Mas vamos ao que interessa, já que não há meu nome escrito aqui e ninguém sabe quem realmente eu sou, um “dane-se pessoas envolvidas” vai bem a calhar nesse momento (vou contar tudo mesmo).

Como poucos sabem (talvez ninguém aqui saiba), eu sou presidente de um grupo de jovens. E nesta sexta-feira eu pude testemunhar um dos momentos onde mais fui posta à prova e que entrou para a lista dos dias mais traumatizantes desta minha tenra vida.
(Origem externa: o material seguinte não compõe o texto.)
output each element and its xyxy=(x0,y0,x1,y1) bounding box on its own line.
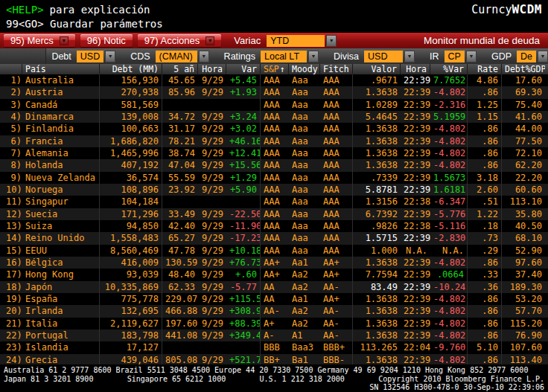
cell-cds-var: +1.93 xyxy=(226,86,261,98)
cell-country: Dinamarca xyxy=(22,111,100,123)
menu-button-mercs[interactable]: 95) Mercs ▼ xyxy=(4,34,75,47)
cell-sp-rating: AAA xyxy=(261,196,289,208)
footer-us: U.S. 1 212 318 2000 xyxy=(260,375,345,384)
debt-currency-dropdown[interactable]: USD xyxy=(77,51,103,62)
table-row[interactable]: 23) Islandia 17,127 BBB Baa3 BBB+ 113.26… xyxy=(0,341,548,353)
header-debt[interactable]: Debt (MM) xyxy=(100,64,162,74)
table-row[interactable]: 6) Francia 1,686,820 78.21 9/29 +46.16 A… xyxy=(0,135,548,147)
table-row[interactable]: 12) Suecia 171,296 33.49 9/29 -22.50 AAA… xyxy=(0,208,548,220)
table-row[interactable]: 19) España 775,778 229.07 9/29 +115.5 AA… xyxy=(0,293,548,305)
header-cds-time[interactable]: Hora xyxy=(198,64,226,74)
cell-cds-time: 9/29 xyxy=(198,135,226,147)
table-row[interactable]: 20) Irlanda 132,695 466.88 9/29 +308.9 A… xyxy=(0,305,548,317)
cell-cds-5y: 31.17 xyxy=(162,123,198,135)
table-row[interactable]: 11) Singapur 104,184 AAA Aaa AAA 1.3156 … xyxy=(0,196,548,208)
cell-sp-rating: AAA xyxy=(261,159,289,171)
table-row[interactable]: 17) Hong Kong 93,039 48.40 9/29 +.60 AA+… xyxy=(0,269,548,280)
cds-source-dropdown[interactable]: (CMAN) xyxy=(156,51,197,62)
table-row[interactable]: 13) Suiza 94,850 42.40 9/29 -11.90 AAA A… xyxy=(0,220,548,232)
menu-button-notic[interactable]: 96) Notic xyxy=(80,34,133,47)
chevron-down-icon[interactable]: ▼ xyxy=(404,51,415,62)
table-header-row: País Debt (MM) 5 añ Hora Var S&P↑ Moody … xyxy=(0,64,548,74)
cell-debt-gdp: 17.60 xyxy=(502,74,545,86)
table-row[interactable]: 3) Canadá 581,569 AAA Aaa AAA 1.0289 22:… xyxy=(0,99,548,111)
header-ir-rate[interactable]: Rate xyxy=(468,64,502,74)
table-row[interactable]: 15) EEUU 8,560,469 47.78 9/29 +10.18 AAA… xyxy=(0,245,548,257)
cell-fitch-rating: AA- xyxy=(320,281,353,293)
cell-moody-rating: Aaa xyxy=(289,245,320,257)
cell-fx-value: 5.8781 xyxy=(353,184,401,196)
ir-type-dropdown[interactable]: CP xyxy=(445,51,465,62)
cell-sp-rating: AAA xyxy=(261,123,289,135)
variac-dropdown[interactable]: YTD xyxy=(267,35,325,47)
chevron-down-icon[interactable]: ▼ xyxy=(105,51,115,62)
cell-ir-rate: .86 xyxy=(468,354,502,364)
help-link[interactable]: <HELP> xyxy=(6,4,44,16)
cell-country: Reino Unido xyxy=(22,232,100,244)
cell-moody-rating: Aa1 xyxy=(289,257,320,269)
header-fx-time[interactable]: Hora xyxy=(401,64,430,74)
cell-ir-rate: .18 xyxy=(468,220,502,232)
help-line: <HELP>para explicación xyxy=(6,2,150,17)
cell-fx-value: 6.7392 xyxy=(353,208,401,220)
chevron-down-icon[interactable]: ▼ xyxy=(199,51,209,62)
header-moody[interactable]: Moody xyxy=(289,64,320,74)
help-text: para explicación xyxy=(50,4,150,16)
menu-button-acciones[interactable]: 97) Acciones ▼ xyxy=(138,34,221,47)
header-fitch[interactable]: Fitch xyxy=(320,64,353,74)
table-row[interactable]: 10) Noruega 108,896 23.92 9/29 +5.90 AAA… xyxy=(0,184,548,196)
table-row[interactable]: 18) Japón 10,335,869 62.33 9/29 -5.77 AA… xyxy=(0,281,548,293)
table-row[interactable]: 14) Reino Unido 1,558,483 65.27 9/29 -17… xyxy=(0,232,548,244)
filter-ir: IR CP ▼ xyxy=(424,51,477,62)
header-cds-var[interactable]: Var xyxy=(226,64,261,74)
header-cds-5y[interactable]: 5 añ xyxy=(162,64,198,74)
cell-fitch-rating: AAA xyxy=(320,245,353,257)
table-row[interactable]: 5) Finlandia 100,663 31.17 9/29 +3.02 AA… xyxy=(0,123,548,135)
filter-divisa: Divisa USD ▼ xyxy=(328,51,415,62)
command-line[interactable]: 99<GO> Guardar parámetros xyxy=(6,17,542,31)
chevron-down-icon[interactable]: ▼ xyxy=(466,51,477,62)
gdp-type-dropdown[interactable]: De xyxy=(517,51,536,62)
cell-cds-var xyxy=(226,341,261,353)
chevron-down-icon[interactable]: ▼ xyxy=(206,36,214,45)
cell-cds-var: -5.77 xyxy=(226,281,261,293)
cell-fitch-rating: AAA xyxy=(320,147,353,159)
cell-moody-rating: Aaa xyxy=(289,147,320,159)
cell-debt-gdp: 40.50 xyxy=(502,220,545,232)
cell-country: Irlanda xyxy=(22,305,100,317)
cell-moody-rating: Aaa xyxy=(289,196,320,208)
chevron-down-icon[interactable]: ▼ xyxy=(538,51,548,62)
chevron-down-icon[interactable]: ▼ xyxy=(326,35,337,47)
chevron-down-icon[interactable]: ▼ xyxy=(308,51,319,62)
cell-cds-var: -11.90 xyxy=(226,220,261,232)
table-row[interactable]: 2) Austria 270,938 85.96 9/29 +1.93 AAA … xyxy=(0,86,548,98)
header-fx-pctvar[interactable]: %Var xyxy=(430,64,468,74)
table-row[interactable]: 16) Bélgica 416,009 130.59 9/29 +76.73 A… xyxy=(0,257,548,269)
table-row[interactable]: 8) Holanda 407,192 47.04 9/29 +15.56 AAA… xyxy=(0,159,548,171)
cell-fitch-rating: AAA xyxy=(320,135,353,147)
fx-currency-dropdown[interactable]: USD xyxy=(364,51,403,62)
ratings-type-dropdown[interactable]: Local LT xyxy=(261,51,307,62)
table-row[interactable]: 22) Portugal 183,798 441.08 9/29 +349.4 … xyxy=(0,330,548,341)
cell-cds-time: 9/29 xyxy=(198,159,226,171)
cell-debt-gdp: 115.20 xyxy=(502,318,545,330)
cell-ir-rate: 1.22 xyxy=(468,208,502,220)
cell-index: 5) xyxy=(3,123,22,135)
cell-cds-var: -17.23 xyxy=(226,232,261,244)
cell-cds-5y: 197.60 xyxy=(162,318,198,330)
table-row[interactable]: 1) Australia 156,930 45.65 9/29 +5.45 AA… xyxy=(0,74,548,86)
chevron-down-icon[interactable]: ▼ xyxy=(60,36,68,45)
table-row[interactable]: 4) Dinamarca 139,008 34.72 9/29 +3.24 AA… xyxy=(0,111,548,123)
cell-fx-pctvar: -6.347 xyxy=(430,196,468,208)
header-country[interactable]: País xyxy=(22,64,100,74)
header-sp-sorted[interactable]: S&P↑ xyxy=(261,64,289,74)
table-row[interactable]: 7) Alemania 1,465,996 38.74 9/29 +12.41 … xyxy=(0,147,548,159)
table-row[interactable]: 21) Italia 2,119,627 197.60 9/29 +88.39 … xyxy=(0,318,548,330)
header-debt-gdp[interactable]: Debt%GDP xyxy=(502,64,545,74)
table-row[interactable]: 24) Grecia 439,046 805.08 9/29 +521.7 BB… xyxy=(0,354,548,364)
table-row[interactable]: 9) Nueva Zelanda 36,574 55.59 9/29 +1.29… xyxy=(0,172,548,184)
cell-sp-rating: AAA xyxy=(261,99,289,111)
header-fx-value[interactable]: Valor xyxy=(353,64,401,74)
cell-sp-rating: AAA xyxy=(261,220,289,232)
cell-country: Grecia xyxy=(22,354,100,364)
Ocorreu que durante algumas semanas estive me dedicando a montar uma agenda com diversas iniciativas e ideias afim de motivar mais os jovens de nosso grupo. E o que foi que recebi como resposta? Alguns adultos vetando, negando e tratando minhas ideias como se fossem infundadas. E sabe o que mais me incomodou? Foi o fato de ver dois jovens extremamente desorganizados sugerirem ideias absurdas e criticar avidamente as minhas.

Não é pretensão nenhuma da minha parte, pois o vice presidente estava me apoiando, partilhávamos das mesmas ideias.
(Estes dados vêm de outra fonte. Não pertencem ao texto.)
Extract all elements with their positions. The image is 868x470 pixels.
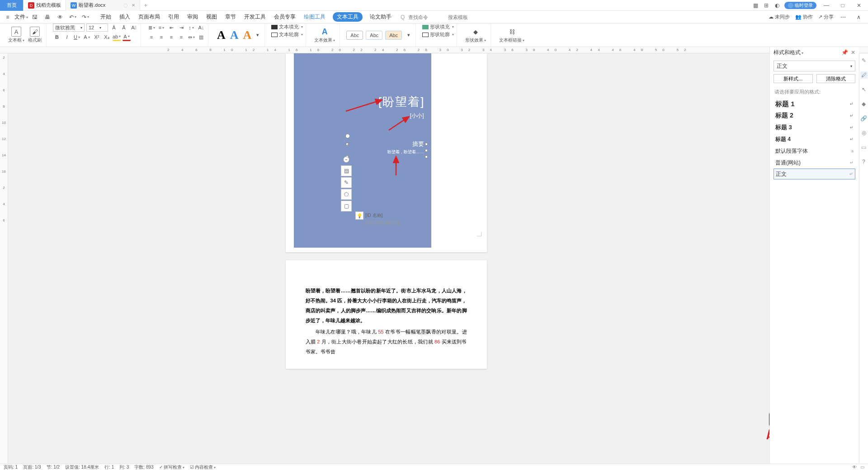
redo-icon[interactable]: ↷ xyxy=(81,13,90,21)
skin-icon[interactable]: ◐ xyxy=(774,2,781,9)
wordart-more-icon[interactable]: ▾ xyxy=(254,31,262,39)
search-cmd-prefix: Q xyxy=(401,14,405,20)
close-window-icon[interactable]: ✕ xyxy=(853,1,865,9)
tab-dev[interactable]: 开发工具 xyxy=(243,12,267,22)
maximize-icon[interactable]: □ xyxy=(836,1,849,9)
textbox-link-button[interactable]: ⛓文本框链接 xyxy=(497,27,526,43)
tab-close-icon[interactable]: ✕ xyxy=(132,3,135,8)
tab-drawing-tools[interactable]: 绘图工具 xyxy=(303,12,326,22)
shape-fill-button[interactable]: 形状填充 xyxy=(422,24,454,30)
preview-icon[interactable]: 👁 xyxy=(56,13,64,21)
columns-icon[interactable]: ▥ xyxy=(197,33,205,41)
tab-reference[interactable]: 引用 xyxy=(167,12,180,22)
text-direction-icon[interactable]: A↓ xyxy=(197,24,205,32)
brush-icon: 🖌 xyxy=(30,27,40,37)
line-spacing-icon[interactable]: ↕ xyxy=(187,24,195,32)
share-button[interactable]: ↗分享 xyxy=(818,14,834,20)
tab-review[interactable]: 审阅 xyxy=(186,12,199,22)
tab-document[interactable]: W 盼望着.docx ◌ ✕ xyxy=(66,0,140,11)
shape-style-2[interactable]: Abc xyxy=(366,31,382,40)
login-badge[interactable]: 临时登录 xyxy=(784,2,816,9)
shape-style-more-icon[interactable]: ▾ xyxy=(405,31,413,39)
undo-icon[interactable]: ↶ xyxy=(69,13,77,21)
print-icon[interactable]: 🖶 xyxy=(43,13,52,21)
save-icon[interactable]: 🖫 xyxy=(31,13,39,21)
wordart-style-2[interactable]: A xyxy=(228,28,241,42)
tab-menu-icon[interactable]: ◌ xyxy=(123,2,128,8)
align-left-icon[interactable]: ≡ xyxy=(147,33,156,41)
apps-icon[interactable]: ⊞ xyxy=(763,2,770,9)
wordart-style-1[interactable]: A xyxy=(215,28,228,42)
shape-style-3[interactable]: Abc xyxy=(385,31,402,40)
quick-access-toolbar: 🖫 🖶 👁 ↶ ↷ xyxy=(31,13,91,21)
text-fill-button[interactable]: 文本填充 xyxy=(271,24,303,30)
horizontal-ruler: 2 4 6 8 10 12 14 16 18 20 22 24 26 28 30… xyxy=(0,47,868,53)
textbox-icon: A xyxy=(11,27,21,37)
new-tab-button[interactable]: + xyxy=(140,2,151,9)
shrink-font-icon[interactable]: Ă xyxy=(120,24,128,32)
grid-icon[interactable]: ▦ xyxy=(752,2,759,9)
menubar: ≡ 文件 🖫 🖶 👁 ↶ ↷ 开始 插入 页面布局 引用 审阅 视图 章节 开发… xyxy=(0,11,868,24)
shape-outline-button[interactable]: 形状轮廓 xyxy=(422,31,454,38)
align-center-icon[interactable]: ≡ xyxy=(157,33,165,41)
template-icon: D xyxy=(28,2,34,9)
shape-outline-icon xyxy=(422,33,429,37)
clear-format-icon[interactable]: A⃥ xyxy=(130,24,138,32)
tab-home[interactable]: 首页 xyxy=(0,0,24,11)
font-color-icon[interactable]: A xyxy=(123,33,131,41)
tab-start[interactable]: 开始 xyxy=(99,12,112,22)
textbox-button[interactable]: A文本框 xyxy=(6,27,26,43)
pin-icon[interactable]: 📌 xyxy=(841,49,848,53)
superscript-icon[interactable]: X² xyxy=(93,33,101,41)
tab-insert[interactable]: 插入 xyxy=(118,12,131,22)
tab-view[interactable]: 视图 xyxy=(205,12,218,22)
file-menu[interactable]: 文件 xyxy=(14,13,28,21)
more-icon[interactable]: ⋯ xyxy=(839,13,847,21)
align-right-icon[interactable]: ≡ xyxy=(167,33,175,41)
panel-title[interactable]: 样式和格式 xyxy=(774,49,803,54)
tab-vip[interactable]: 会员专享 xyxy=(273,12,297,22)
italic-icon[interactable]: I xyxy=(63,33,71,41)
text-outline-button[interactable]: 文本轮廓 xyxy=(271,31,303,38)
text-effect-button[interactable]: A文本效果 xyxy=(312,27,337,43)
font-size-select[interactable]: 12▾ xyxy=(86,24,108,32)
format-painter-button[interactable]: 🖌格式刷 xyxy=(26,27,43,43)
search-command-input[interactable] xyxy=(408,14,444,20)
tab-layout[interactable]: 页面布局 xyxy=(137,12,161,22)
menu-icon[interactable]: ≡ xyxy=(4,13,12,21)
collapse-ribbon-icon[interactable]: ∧ xyxy=(854,13,863,21)
shape-effect-button[interactable]: ◆形状效果 xyxy=(463,27,488,43)
tab-templates-label: 找稻壳模板 xyxy=(36,2,61,9)
search-template-input[interactable] xyxy=(448,14,484,20)
unsync-button[interactable]: ☁未同步 xyxy=(769,14,790,20)
collab-button[interactable]: 👥协作 xyxy=(795,14,813,20)
outdent-icon[interactable]: ⇤ xyxy=(167,24,175,32)
strike-icon[interactable]: A xyxy=(83,33,91,41)
collab-icon: 👥 xyxy=(795,14,802,20)
tab-section[interactable]: 章节 xyxy=(224,12,237,22)
number-list-icon[interactable]: ≡ xyxy=(157,24,165,32)
grow-font-icon[interactable]: Â xyxy=(110,24,118,32)
search-area: Q xyxy=(401,14,484,20)
tab-templates[interactable]: D 找稻壳模板 xyxy=(24,0,66,11)
highlight-icon[interactable]: ab xyxy=(113,33,121,41)
indent-icon[interactable]: ⇥ xyxy=(177,24,185,32)
share-icon: ↗ xyxy=(818,14,822,20)
text-effect-icon: A xyxy=(320,27,330,37)
panel-close-icon[interactable]: ✕ xyxy=(851,49,855,53)
align-justify-icon[interactable]: ≡ xyxy=(177,33,185,41)
minimize-icon[interactable]: — xyxy=(820,1,833,9)
underline-icon[interactable]: U xyxy=(73,33,81,41)
bold-icon[interactable]: B xyxy=(53,33,61,41)
login-label: 临时登录 xyxy=(795,2,813,9)
subscript-icon[interactable]: X₂ xyxy=(103,33,111,41)
tab-paper[interactable]: 论文助手 xyxy=(369,12,392,22)
titlebar: 首页 D 找稻壳模板 W 盼望着.docx ◌ ✕ + ▦ ⊞ ◐ 临时登录 —… xyxy=(0,0,868,11)
bullet-list-icon[interactable]: ≣ xyxy=(147,24,156,32)
tab-text-tools[interactable]: 文本工具 xyxy=(333,12,363,22)
shape-style-1[interactable]: Abc xyxy=(346,31,363,40)
distribute-icon[interactable]: ⇔ xyxy=(187,33,195,41)
link-icon: ⛓ xyxy=(507,27,517,37)
font-name-select[interactable]: 微软雅黑▾ xyxy=(53,24,85,32)
wordart-style-3[interactable]: A xyxy=(241,28,254,42)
E foi naquele exato momento em que cheguei a algumas tristes conclusões. A primeira delas é que o grupo nunca irá mudar enquanto continuar com tios e jovens de cabeça demasiadamente limitadas; a segunda é que não adianta você gastar toda a sua energia buscando inovar em um grupo que tem suas estruturas totalmente engessadas (na verdade, o grupo tem uma flexibilidade), mas infelizmente as pessoas não sabem interpretar nada que contém em suas diretrizes. E a terceira e última conclusão que chego é que você não pode contar com ninguém, a não ser Deus, pois os humanos estão sempre prontos para te decepcionar e falhar com você.
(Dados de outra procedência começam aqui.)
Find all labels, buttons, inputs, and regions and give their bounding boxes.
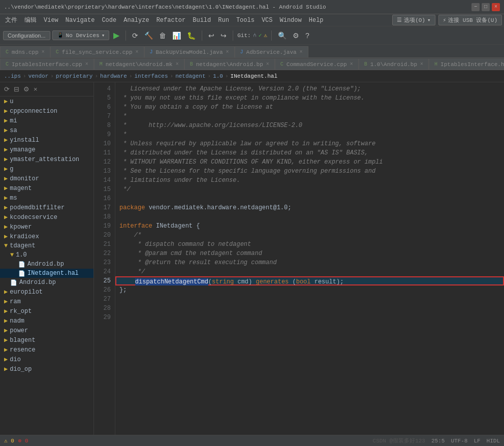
toolbar-btn-redo[interactable]: ↪ [218, 30, 229, 41]
tab-mdns-close-icon[interactable]: × [42, 49, 45, 55]
menu-vcs[interactable]: VCS [259, 16, 276, 25]
code-editor[interactable]: 4 5 6 7 8 9 10 11 12 13 14 15 16 17 18 1… [94, 82, 504, 435]
toolbar-btn-settings[interactable]: ⚙ [291, 30, 301, 41]
menu-navigate[interactable]: Navigate [62, 16, 98, 25]
sidebar-item-yinstall[interactable]: ▶ yinstall [0, 135, 93, 145]
menu-refactor[interactable]: Refactor [153, 16, 189, 25]
toolbar-btn-build[interactable]: 🔨 [142, 30, 155, 41]
sidebar-item-europilot[interactable]: ▶ europilot [0, 287, 93, 297]
menu-file[interactable]: 文件 [2, 15, 20, 25]
tab-1-bp-close-icon[interactable]: × [420, 61, 423, 67]
sidebar-refresh-btn[interactable]: ⟳ [3, 84, 11, 94]
sidebar-item-g[interactable]: ▶ g [0, 164, 93, 174]
maximize-btn[interactable]: □ [482, 3, 490, 11]
tab-android-bp-close-icon[interactable]: × [266, 61, 269, 67]
sidebar-close-btn[interactable]: × [33, 84, 39, 94]
toolbar-btn-sync[interactable]: ⟳ [130, 30, 140, 41]
toolbar-btn-clean[interactable]: 🗑 [157, 30, 168, 41]
sidebar-item-dio-op[interactable]: ▶ dio_op [0, 364, 93, 374]
tab-file-sync-close-icon[interactable]: × [135, 49, 138, 55]
toolbar-btn-profile[interactable]: 📊 [170, 30, 183, 41]
menu-tools[interactable]: Tools [233, 16, 258, 25]
options-button[interactable]: ☰ 选项(O) ▾ [392, 15, 435, 25]
menu-edit[interactable]: 编辑 [21, 15, 40, 25]
tab-adbservice-close-icon[interactable]: × [300, 49, 303, 55]
toolbar-btn-help[interactable]: ? [303, 30, 311, 41]
sidebar-item-mi[interactable]: ▶ mi [0, 116, 93, 125]
sidebar-item-nadm[interactable]: ▶ nadm [0, 316, 93, 326]
toolbar-btn-search[interactable]: 🔍 [276, 30, 289, 41]
sidebar-item-tdagent[interactable]: ▼ tdagent [0, 241, 93, 250]
sidebar-item-1-0[interactable]: ▼ 1.0 [0, 250, 93, 260]
menu-build[interactable]: Build [190, 16, 214, 25]
sidebar-item-sa[interactable]: ▶ sa [0, 125, 93, 135]
line-num-16: 16 [94, 194, 115, 203]
options-dropdown-icon: ▾ [427, 17, 431, 23]
sidebar-item-podemd[interactable]: ▶ podemdbitfilter [0, 203, 93, 212]
sidebar-item-ram[interactable]: ▶ ram [0, 297, 93, 306]
run-button[interactable]: ▶ [111, 29, 121, 41]
connect-usb-button[interactable]: ⚡ 连接 USB 设备(U) [438, 15, 502, 25]
tab-mdns[interactable]: C mdns.cpp × [0, 46, 50, 57]
breadcrumb-part-3[interactable]: proprietary [56, 73, 93, 79]
sidebar-item-dio[interactable]: ▶ dio [0, 355, 93, 364]
sidebar-item-power[interactable]: ▶ power [0, 326, 93, 335]
tab-backup-viewmodel[interactable]: J BackUpViewModel.java × [144, 46, 235, 57]
sidebar-item-kradioex[interactable]: ▶ kradioex [0, 232, 93, 241]
sidebar-item-ymanage[interactable]: ▶ ymanage [0, 145, 93, 154]
sidebar-item-android-bp-2[interactable]: 📄 Android.bp [0, 278, 93, 287]
tab-android-bp[interactable]: B netdagent\Android.bp × [184, 58, 275, 70]
sidebar-item-android-bp[interactable]: 📄 Android.bp [0, 260, 93, 269]
sidebar-item-ymaster[interactable]: ▶ ymaster_attestation [0, 154, 93, 164]
tab-file-sync[interactable]: C file_sync_service.cpp × [50, 46, 144, 57]
tab-iptables[interactable]: C IptablesInterface.cpp × [0, 58, 94, 70]
sidebar-item-dmonitor[interactable]: ▶ dmonitor [0, 174, 93, 183]
sidebar-item-cppconnection[interactable]: ▶ cppconnection [0, 106, 93, 116]
breadcrumb-part-8[interactable]: INetdagent.hal [231, 73, 277, 79]
tab-android-mk-close-icon[interactable]: × [176, 61, 179, 67]
sidebar-settings-btn[interactable]: ⚙ [22, 84, 30, 94]
toolbar-btn-undo[interactable]: ↩ [206, 30, 216, 41]
toolbar-separator-3 [233, 30, 233, 41]
sidebar-item-ms[interactable]: ▶ ms [0, 193, 93, 203]
code-line-18 [119, 212, 500, 221]
minimize-btn[interactable]: − [471, 3, 480, 11]
tab-backup-close-icon[interactable]: × [226, 49, 229, 55]
tab-commandservice[interactable]: C CommandService.cpp × [275, 58, 359, 70]
sidebar-item-inetdagent[interactable]: 📄 INetdagent.hal [0, 269, 93, 278]
toolbar-btn-debug[interactable]: 🐛 [185, 30, 198, 41]
menu-help[interactable]: Help [306, 16, 327, 25]
breadcrumb-part-7[interactable]: 1.0 [213, 73, 223, 79]
sidebar-item-kpower[interactable]: ▶ kpower [0, 222, 93, 232]
code-line-7: * [119, 112, 500, 121]
sidebar-item-rk-opt[interactable]: ▶ rk_opt [0, 306, 93, 316]
sidebar-item-resence[interactable]: ▶ resence [0, 345, 93, 355]
sidebar-item-blagent[interactable]: ▶ blagent [0, 335, 93, 345]
tab-android-mk[interactable]: M netdagent\Android.mk × [94, 58, 184, 70]
tab-iptables-close-icon[interactable]: × [85, 61, 88, 67]
configuration-dropdown[interactable]: Configuration... [3, 31, 50, 40]
breadcrumb-part-6[interactable]: netdagent [175, 73, 205, 79]
sidebar-item-kcodec[interactable]: ▶ kcodecservice [0, 212, 93, 222]
line-num-28: 28 [94, 304, 115, 313]
sidebar-item-magent[interactable]: ▶ magent [0, 183, 93, 193]
toolbar-separator-4 [271, 30, 272, 41]
menu-code[interactable]: Code [99, 16, 119, 25]
breadcrumb-part-4[interactable]: hardware [100, 73, 127, 79]
tab-commandservice-close-icon[interactable]: × [350, 61, 353, 67]
menu-run[interactable]: Run [215, 16, 232, 25]
code-content[interactable]: Licensed under the Apache License, Versi… [115, 82, 504, 435]
breadcrumb-part-5[interactable]: interfaces [135, 73, 168, 79]
tab-1-android-bp[interactable]: B 1.0\Android.bp × [359, 58, 429, 70]
menu-analyze[interactable]: Analyze [120, 16, 152, 25]
breadcrumb-part-2[interactable]: vendor [28, 73, 49, 79]
tab-iptables-h[interactable]: H IptablesInterface.h × [429, 58, 504, 70]
menu-window[interactable]: Window [277, 16, 305, 25]
close-btn[interactable]: × [492, 3, 500, 11]
menu-view[interactable]: View [41, 16, 61, 25]
breadcrumb-part-1[interactable]: ..ips [4, 73, 21, 79]
sidebar-item-u[interactable]: ▶ u [0, 97, 93, 106]
sidebar-collapse-btn[interactable]: ⊟ [13, 84, 20, 94]
devices-dropdown[interactable]: 📱 No Devices ▾ [52, 30, 110, 40]
tab-adbservice[interactable]: J AdbService.java × [235, 46, 308, 57]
Depois de chegar a estas tristes conclusões, percebo que não há muito o que fazer. Não adianta eu me desgastar discutindo, criando debates, nos quais apenas vai me levar ao uso de antidepressivos novamente. Outra questão que me leva a uma grande frustração pessoal é que, eu sempre ouvi algumas pessoas motivadas falarem que, cada um de nós deve revolucionar o mundo. Queria começar por ali, algo pequeno mas que poderia fazer a diferença, mas pelo que eu vejo, não sou capaz de fazer isso.

Ser capaz ou não ser capaz? Eis a questão. Mas a grande verdade de tudo isso é que foi uma grande surpresa encarar essas dificuldades logo no início. Afinal, foi a primeira vez na minha vida que encarei esse desafio de presidência com positividade. Talvez seja isso, eu devia ter continuado sendo a mesma negativa que sempre fui.



Com carinho, aquela que adora desabafar nos finais de semana.